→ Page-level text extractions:
○ ○ ○

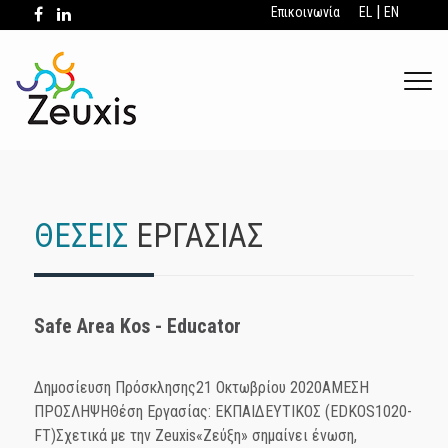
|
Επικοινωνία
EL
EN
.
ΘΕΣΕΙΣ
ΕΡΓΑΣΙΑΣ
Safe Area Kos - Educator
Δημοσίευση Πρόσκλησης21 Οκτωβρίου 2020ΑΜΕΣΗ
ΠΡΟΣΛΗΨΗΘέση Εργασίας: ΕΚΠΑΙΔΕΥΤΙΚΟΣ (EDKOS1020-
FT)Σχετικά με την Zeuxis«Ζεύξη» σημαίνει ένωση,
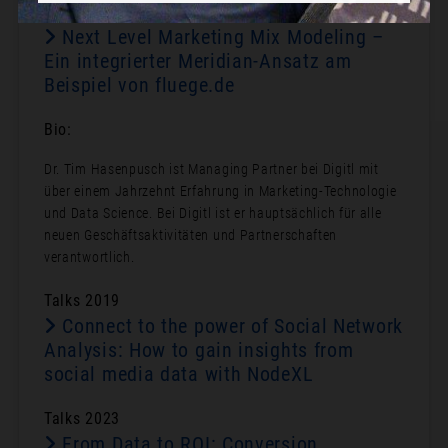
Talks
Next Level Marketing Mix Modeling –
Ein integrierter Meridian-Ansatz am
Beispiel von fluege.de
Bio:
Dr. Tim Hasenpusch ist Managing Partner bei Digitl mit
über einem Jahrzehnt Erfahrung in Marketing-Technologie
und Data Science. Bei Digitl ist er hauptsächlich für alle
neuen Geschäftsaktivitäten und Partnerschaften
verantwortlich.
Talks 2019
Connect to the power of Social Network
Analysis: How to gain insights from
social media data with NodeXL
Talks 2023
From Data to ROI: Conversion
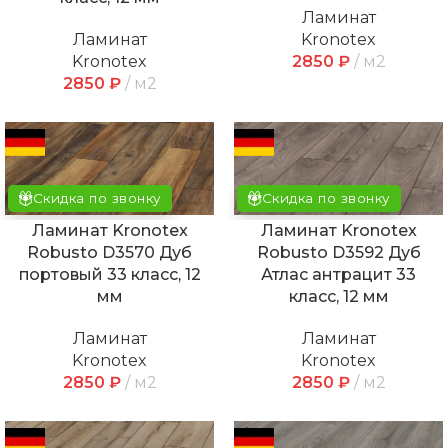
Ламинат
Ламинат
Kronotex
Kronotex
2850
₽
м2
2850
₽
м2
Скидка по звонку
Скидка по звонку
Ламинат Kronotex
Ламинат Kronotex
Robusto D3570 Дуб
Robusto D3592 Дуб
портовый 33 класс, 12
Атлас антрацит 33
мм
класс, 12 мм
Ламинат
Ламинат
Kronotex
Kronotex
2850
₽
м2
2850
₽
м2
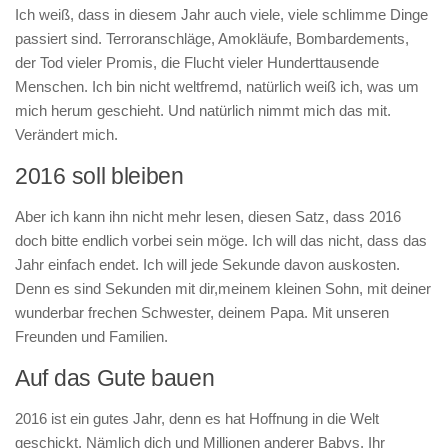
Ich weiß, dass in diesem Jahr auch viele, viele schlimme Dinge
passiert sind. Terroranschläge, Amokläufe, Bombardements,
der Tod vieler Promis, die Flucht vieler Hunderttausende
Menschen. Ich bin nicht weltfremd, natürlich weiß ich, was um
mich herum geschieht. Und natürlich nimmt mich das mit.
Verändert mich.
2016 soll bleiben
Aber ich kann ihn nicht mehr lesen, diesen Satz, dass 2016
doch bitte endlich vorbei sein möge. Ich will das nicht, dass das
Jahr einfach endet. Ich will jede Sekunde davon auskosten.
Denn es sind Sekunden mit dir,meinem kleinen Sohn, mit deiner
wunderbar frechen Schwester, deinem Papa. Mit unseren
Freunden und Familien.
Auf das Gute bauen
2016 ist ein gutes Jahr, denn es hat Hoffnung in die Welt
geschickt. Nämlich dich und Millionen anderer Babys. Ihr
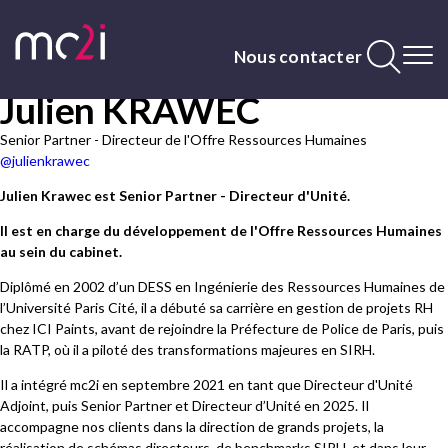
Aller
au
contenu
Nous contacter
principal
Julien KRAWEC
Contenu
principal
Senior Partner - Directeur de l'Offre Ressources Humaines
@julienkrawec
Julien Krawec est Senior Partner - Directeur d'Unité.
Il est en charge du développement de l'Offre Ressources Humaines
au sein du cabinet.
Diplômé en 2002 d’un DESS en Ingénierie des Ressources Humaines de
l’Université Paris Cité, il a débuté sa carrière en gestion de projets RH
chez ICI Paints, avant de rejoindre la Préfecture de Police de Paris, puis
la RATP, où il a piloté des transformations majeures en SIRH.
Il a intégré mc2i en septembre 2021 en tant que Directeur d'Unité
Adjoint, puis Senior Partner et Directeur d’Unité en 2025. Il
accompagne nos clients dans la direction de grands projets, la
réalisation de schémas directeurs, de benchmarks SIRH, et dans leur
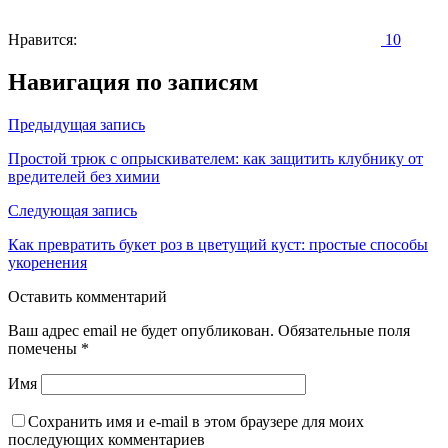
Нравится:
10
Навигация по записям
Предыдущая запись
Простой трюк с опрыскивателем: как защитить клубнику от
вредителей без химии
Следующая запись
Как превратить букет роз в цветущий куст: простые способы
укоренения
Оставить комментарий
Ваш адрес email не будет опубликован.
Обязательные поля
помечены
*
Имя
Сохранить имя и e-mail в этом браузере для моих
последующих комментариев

○ ○ ○

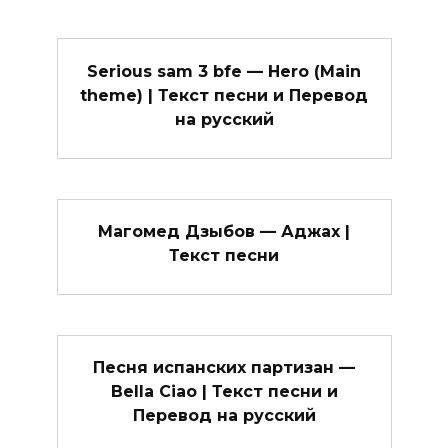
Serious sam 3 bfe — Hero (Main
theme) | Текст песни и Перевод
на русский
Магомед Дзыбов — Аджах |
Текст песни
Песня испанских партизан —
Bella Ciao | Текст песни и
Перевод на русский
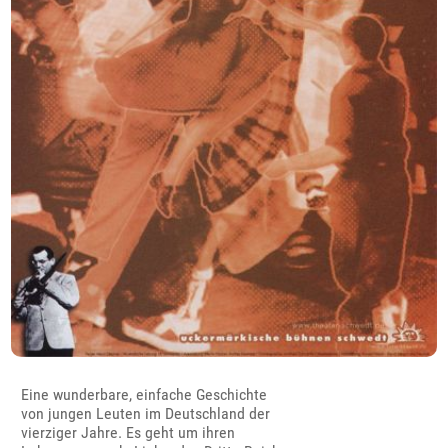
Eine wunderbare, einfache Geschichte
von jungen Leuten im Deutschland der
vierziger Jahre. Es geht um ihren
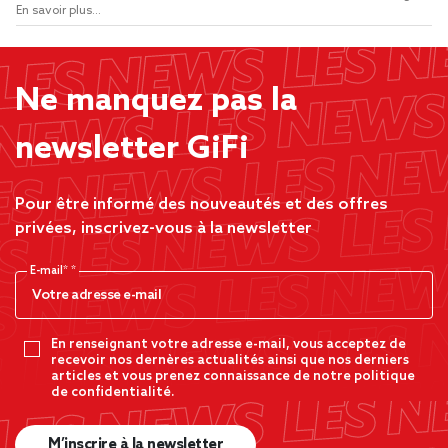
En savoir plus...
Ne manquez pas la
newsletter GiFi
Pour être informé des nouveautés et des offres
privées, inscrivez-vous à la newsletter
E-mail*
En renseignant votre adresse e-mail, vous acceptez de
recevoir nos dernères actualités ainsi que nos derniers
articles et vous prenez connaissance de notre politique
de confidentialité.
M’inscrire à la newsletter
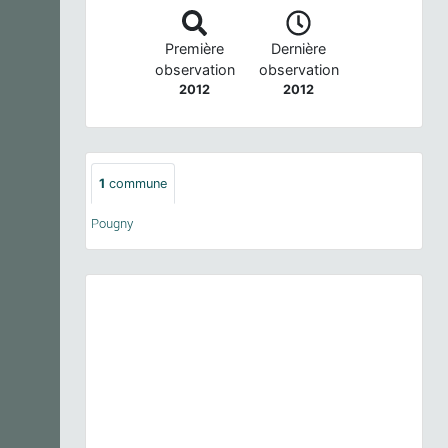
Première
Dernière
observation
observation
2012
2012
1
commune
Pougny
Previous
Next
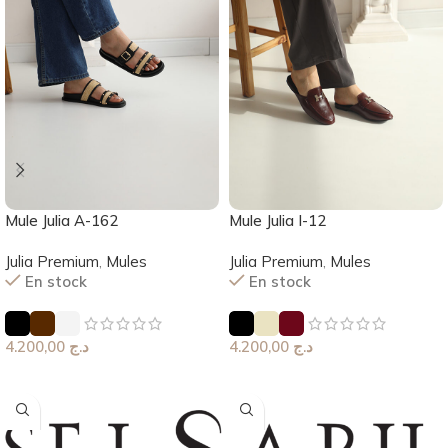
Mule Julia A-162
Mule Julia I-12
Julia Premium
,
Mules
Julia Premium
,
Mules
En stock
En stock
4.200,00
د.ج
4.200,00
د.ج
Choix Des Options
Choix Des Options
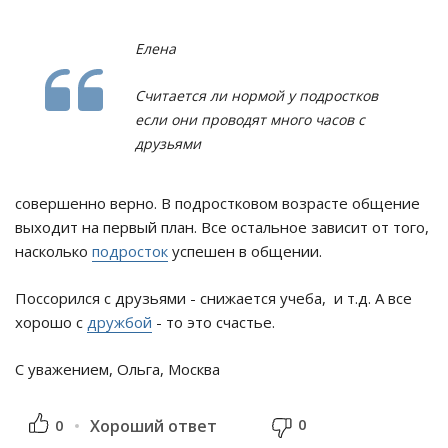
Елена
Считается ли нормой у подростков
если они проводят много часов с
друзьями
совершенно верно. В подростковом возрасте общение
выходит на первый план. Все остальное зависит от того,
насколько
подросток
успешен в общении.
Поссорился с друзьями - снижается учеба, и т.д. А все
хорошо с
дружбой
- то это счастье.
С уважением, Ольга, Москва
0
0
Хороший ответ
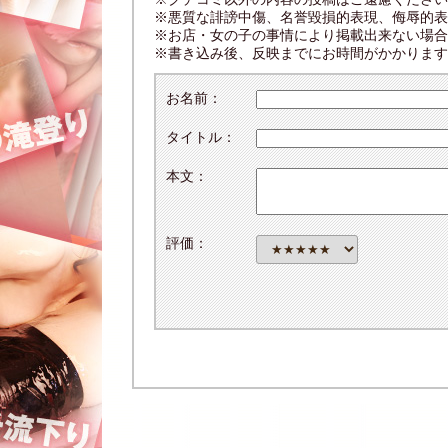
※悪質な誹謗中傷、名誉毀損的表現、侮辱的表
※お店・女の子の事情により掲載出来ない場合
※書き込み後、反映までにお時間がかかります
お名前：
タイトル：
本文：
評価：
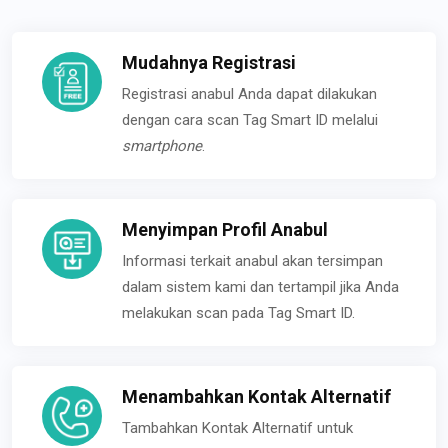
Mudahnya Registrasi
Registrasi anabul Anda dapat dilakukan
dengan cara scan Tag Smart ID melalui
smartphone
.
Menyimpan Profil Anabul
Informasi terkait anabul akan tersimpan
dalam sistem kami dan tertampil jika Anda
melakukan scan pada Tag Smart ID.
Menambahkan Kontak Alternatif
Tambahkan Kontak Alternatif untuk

○ ○ ○

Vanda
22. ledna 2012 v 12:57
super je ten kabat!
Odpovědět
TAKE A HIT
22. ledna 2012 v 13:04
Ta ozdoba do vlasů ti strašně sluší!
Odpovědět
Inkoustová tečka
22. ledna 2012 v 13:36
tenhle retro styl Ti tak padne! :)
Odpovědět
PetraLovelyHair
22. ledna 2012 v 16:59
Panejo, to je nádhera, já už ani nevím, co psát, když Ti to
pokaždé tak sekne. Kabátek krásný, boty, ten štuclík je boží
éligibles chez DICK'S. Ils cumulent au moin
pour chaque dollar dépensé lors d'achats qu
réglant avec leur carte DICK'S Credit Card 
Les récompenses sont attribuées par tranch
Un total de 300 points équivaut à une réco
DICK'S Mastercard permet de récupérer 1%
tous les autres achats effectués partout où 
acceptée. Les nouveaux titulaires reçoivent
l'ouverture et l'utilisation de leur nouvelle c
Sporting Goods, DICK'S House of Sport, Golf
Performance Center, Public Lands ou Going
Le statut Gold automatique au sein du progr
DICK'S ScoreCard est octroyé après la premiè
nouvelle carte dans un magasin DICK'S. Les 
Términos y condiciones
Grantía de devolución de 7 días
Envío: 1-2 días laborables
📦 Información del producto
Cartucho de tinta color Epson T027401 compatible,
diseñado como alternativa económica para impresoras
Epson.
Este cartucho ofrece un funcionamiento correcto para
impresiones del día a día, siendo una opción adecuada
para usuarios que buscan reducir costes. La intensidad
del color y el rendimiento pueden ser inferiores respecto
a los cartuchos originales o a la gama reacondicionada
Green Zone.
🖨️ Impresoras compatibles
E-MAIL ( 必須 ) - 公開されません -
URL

○ ○ ○

→ Exercise prompt:
Count of lines that include "achats" in the records above: write that value only.

→ Solution to this problem:
2